> **Task item**: Report every line of the records below that contains the word "separator".

[Items from a dataset]
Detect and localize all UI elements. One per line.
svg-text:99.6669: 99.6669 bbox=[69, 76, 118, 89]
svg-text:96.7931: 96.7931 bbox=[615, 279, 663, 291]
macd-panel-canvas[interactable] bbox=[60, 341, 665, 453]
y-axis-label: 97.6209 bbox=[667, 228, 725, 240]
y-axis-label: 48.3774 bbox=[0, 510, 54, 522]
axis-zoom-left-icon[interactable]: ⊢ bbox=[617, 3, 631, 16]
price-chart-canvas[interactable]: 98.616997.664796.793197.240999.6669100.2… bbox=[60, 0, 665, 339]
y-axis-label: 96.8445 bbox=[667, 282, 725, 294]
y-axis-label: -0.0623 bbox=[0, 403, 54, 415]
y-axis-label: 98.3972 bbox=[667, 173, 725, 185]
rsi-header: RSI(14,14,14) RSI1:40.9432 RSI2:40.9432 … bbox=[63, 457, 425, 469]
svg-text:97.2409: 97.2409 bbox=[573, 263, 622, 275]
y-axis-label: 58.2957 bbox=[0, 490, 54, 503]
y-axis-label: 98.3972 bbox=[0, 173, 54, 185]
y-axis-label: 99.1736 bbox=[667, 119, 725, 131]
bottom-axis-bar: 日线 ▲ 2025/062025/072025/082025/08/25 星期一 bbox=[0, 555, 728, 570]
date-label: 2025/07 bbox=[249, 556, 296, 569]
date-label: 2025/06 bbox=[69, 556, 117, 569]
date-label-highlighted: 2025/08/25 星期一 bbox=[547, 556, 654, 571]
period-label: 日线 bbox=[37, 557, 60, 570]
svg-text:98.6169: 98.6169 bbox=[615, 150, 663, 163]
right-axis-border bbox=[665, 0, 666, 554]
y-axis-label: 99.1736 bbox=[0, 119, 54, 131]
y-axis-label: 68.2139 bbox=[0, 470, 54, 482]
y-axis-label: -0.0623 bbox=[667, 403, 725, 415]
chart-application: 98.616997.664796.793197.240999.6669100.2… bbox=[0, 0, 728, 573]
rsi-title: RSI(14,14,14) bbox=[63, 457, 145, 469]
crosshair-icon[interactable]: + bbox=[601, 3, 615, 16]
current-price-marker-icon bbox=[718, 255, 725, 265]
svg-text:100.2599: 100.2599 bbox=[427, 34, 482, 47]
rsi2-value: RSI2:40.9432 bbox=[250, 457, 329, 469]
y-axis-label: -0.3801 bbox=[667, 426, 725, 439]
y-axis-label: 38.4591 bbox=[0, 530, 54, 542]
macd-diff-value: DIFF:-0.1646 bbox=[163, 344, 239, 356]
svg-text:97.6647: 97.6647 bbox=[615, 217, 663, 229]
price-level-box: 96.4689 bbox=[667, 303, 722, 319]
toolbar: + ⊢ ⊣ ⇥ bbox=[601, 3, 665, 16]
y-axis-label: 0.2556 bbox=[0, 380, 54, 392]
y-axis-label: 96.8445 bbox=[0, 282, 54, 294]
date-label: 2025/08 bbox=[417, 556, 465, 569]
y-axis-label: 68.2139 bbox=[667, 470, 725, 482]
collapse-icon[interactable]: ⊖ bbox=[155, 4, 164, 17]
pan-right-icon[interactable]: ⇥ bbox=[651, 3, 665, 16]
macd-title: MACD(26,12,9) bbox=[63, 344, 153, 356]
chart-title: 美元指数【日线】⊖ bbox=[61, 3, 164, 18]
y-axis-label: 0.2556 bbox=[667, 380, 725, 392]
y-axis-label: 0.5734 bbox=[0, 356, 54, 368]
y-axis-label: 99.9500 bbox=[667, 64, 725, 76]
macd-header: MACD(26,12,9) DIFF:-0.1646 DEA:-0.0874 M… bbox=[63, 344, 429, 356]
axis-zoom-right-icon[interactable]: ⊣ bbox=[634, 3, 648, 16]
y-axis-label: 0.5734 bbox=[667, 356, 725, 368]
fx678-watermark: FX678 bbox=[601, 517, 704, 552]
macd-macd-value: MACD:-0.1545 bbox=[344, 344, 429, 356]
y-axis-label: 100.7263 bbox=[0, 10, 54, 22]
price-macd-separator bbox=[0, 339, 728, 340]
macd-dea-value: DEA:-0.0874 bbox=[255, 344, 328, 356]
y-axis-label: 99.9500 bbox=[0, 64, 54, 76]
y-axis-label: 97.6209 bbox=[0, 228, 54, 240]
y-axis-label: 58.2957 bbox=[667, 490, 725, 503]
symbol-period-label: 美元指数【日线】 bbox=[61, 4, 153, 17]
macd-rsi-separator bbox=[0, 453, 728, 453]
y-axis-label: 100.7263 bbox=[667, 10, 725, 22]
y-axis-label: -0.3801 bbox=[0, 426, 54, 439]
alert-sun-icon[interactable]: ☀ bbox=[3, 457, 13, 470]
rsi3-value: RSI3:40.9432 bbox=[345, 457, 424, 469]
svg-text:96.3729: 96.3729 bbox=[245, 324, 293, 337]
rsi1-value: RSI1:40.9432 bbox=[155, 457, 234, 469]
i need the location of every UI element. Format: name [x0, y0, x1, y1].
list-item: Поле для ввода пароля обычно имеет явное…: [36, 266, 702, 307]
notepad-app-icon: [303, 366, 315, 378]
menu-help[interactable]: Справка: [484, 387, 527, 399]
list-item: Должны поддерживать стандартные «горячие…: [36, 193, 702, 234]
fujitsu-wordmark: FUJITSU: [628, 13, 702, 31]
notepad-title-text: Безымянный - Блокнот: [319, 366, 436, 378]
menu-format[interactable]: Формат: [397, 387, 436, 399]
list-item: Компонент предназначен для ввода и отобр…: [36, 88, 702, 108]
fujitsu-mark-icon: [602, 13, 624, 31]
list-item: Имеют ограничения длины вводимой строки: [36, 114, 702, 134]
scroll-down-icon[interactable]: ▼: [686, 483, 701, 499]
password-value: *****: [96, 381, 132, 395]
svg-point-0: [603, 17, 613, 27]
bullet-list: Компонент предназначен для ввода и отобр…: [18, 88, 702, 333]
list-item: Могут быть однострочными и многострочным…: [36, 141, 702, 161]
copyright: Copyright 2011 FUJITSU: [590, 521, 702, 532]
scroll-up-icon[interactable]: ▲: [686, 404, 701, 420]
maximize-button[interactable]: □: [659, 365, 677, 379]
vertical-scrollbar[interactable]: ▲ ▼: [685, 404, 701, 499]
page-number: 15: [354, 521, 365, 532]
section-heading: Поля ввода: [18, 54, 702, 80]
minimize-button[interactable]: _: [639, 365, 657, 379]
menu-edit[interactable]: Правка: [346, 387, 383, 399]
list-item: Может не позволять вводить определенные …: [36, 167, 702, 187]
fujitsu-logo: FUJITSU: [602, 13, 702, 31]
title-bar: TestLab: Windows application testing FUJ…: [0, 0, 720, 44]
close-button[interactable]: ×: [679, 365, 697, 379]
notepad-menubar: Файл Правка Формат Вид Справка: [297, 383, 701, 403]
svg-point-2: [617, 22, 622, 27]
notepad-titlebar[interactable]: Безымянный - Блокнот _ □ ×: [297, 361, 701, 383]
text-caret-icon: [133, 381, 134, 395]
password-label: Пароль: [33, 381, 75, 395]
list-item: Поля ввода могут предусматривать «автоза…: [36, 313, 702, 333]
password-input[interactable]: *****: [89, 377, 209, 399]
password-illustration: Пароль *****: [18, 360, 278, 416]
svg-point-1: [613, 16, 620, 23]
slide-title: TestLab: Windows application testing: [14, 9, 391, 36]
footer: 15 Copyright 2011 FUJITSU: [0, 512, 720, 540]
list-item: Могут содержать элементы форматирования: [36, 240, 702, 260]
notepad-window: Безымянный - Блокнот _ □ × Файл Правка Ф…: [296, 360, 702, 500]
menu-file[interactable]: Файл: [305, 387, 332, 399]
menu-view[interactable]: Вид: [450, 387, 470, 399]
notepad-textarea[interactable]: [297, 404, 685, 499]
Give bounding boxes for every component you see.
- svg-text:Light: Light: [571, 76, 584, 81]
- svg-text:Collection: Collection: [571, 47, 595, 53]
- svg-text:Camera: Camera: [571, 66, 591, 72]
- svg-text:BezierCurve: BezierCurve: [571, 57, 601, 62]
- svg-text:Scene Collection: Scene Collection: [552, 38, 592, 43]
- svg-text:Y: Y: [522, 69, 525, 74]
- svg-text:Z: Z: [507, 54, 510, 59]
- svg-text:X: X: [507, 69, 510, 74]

> **Written response**:
price-macd-separator bbox=[0, 339, 728, 340]
macd-rsi-separator bbox=[0, 453, 728, 453]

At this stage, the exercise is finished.